● EXERCISE DIRECTIONS
All lines of the entries with "mean" in them must be listed.

*** Opening of SOURCE MATERIAL ***

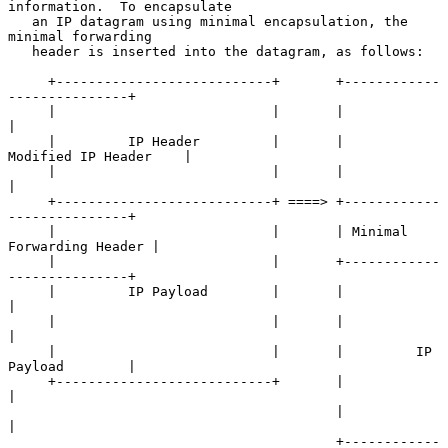
information.  To encapsulate

   an IP datagram using minimal encapsulation, the 
minimal forwarding

   header is inserted into the datagram, as follows:

     +---------------------------+       +------------
---------------+

     |                           |       |                           
|

     |         IP Header         |       |     
Modified IP Header    |

     |                           |       |                           
|

     +---------------------------+ ====> +------------
---------------+

     |                           |       | Minimal 
Forwarding Header |

     |                           |       +------------
---------------+

     |         IP Payload        |       |                           
|

     |                           |       |                           
|

     |                           |       |         IP 
Payload        |

     +---------------------------+       |                           
|

                                         |                           
|

                                         +------------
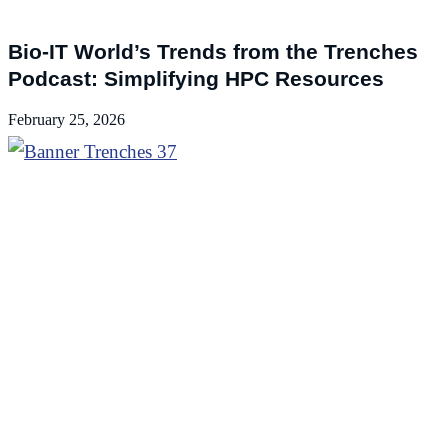
Podcasts
Bio-IT World’s Trends from the Trenches
Podcast: Simplifying HPC Resources
February 25, 2026
Podcasts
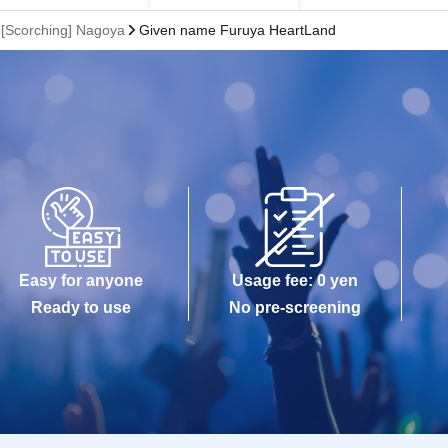
Scorching] Nagoya
Given name Furuya HeartLand
Easy for anyone
Usage fee: 0 yen
Ready to use
No pre-screening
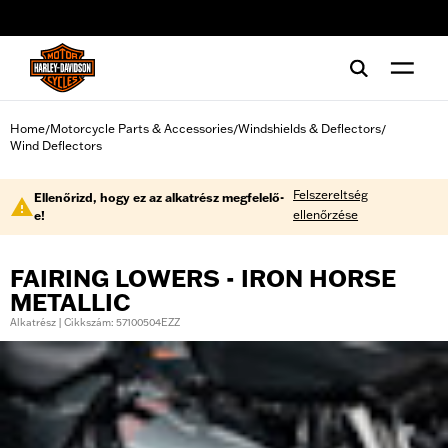
web accessibility
Home
Motorcycle Parts & Accessories
Windshields & Deflectors
/
/
/
Wind Deflectors
Felszereltség
Ellenőrizd, hogy ez az alkatrész megfelelő-
ellenőrzése
e!
FAIRING LOWERS - IRON HORSE
METALLIC
Alkatrész | Cikkszám: 57100504EZZ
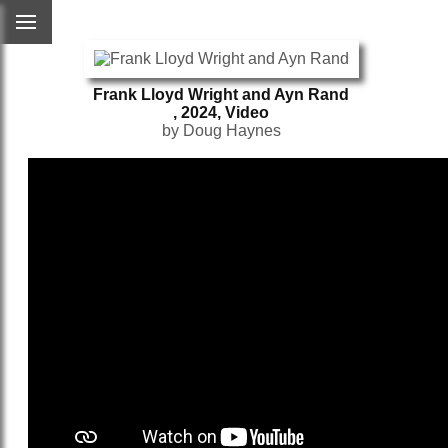
Frank Lloyd Wright and Ayn Rand
, 2024, Video
by Doug Haynes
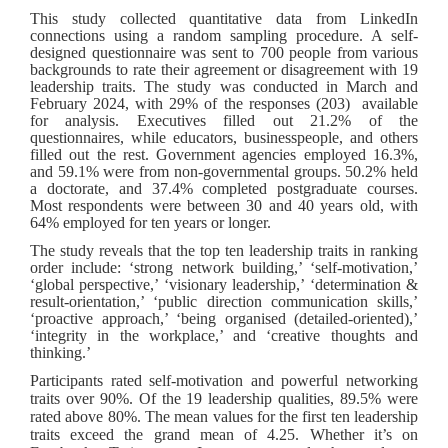
This study collected quantitative data from LinkedIn
connections using a random sampling procedure. A self-
designed questionnaire was sent to 700 people from various
backgrounds to rate their agreement or disagreement with 19
leadership traits. The study was conducted in March and
February 2024, with 29% of the responses (203) available
for analysis. Executives filled out 21.2% of the
questionnaires, while educators, businesspeople, and others
filled out the rest. Government agencies employed 16.3%,
and 59.1% were from non-governmental groups. 50.2% held
a doctorate, and 37.4% completed postgraduate courses.
Most respondents were between 30 and 40 years old, with
64% employed for ten years or longer.
The study reveals that the top ten leadership traits in ranking
order include: ‘strong network building,’ ‘self-motivation,’
‘global perspective,’ ‘visionary leadership,’ ‘determination &
result-orientation,’ ‘public direction communication skills,’
‘proactive approach,’ ‘being organised (detailed-oriented),’
‘integrity in the workplace,’ and ‘creative thoughts and
thinking.’
Participants rated self-motivation and powerful networking
traits over 90%. Of the 19 leadership qualities, 89.5% were
rated above 80%. The mean values for the first ten leadership
traits exceed the grand mean of 4.25. Whether it’s on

*** Close of SOURCE MATERIAL ***

● ANSWER SECTION
rated above 80%. The mean values for the first ten leadership
traits exceed the grand mean of 4.25. Whether it’s on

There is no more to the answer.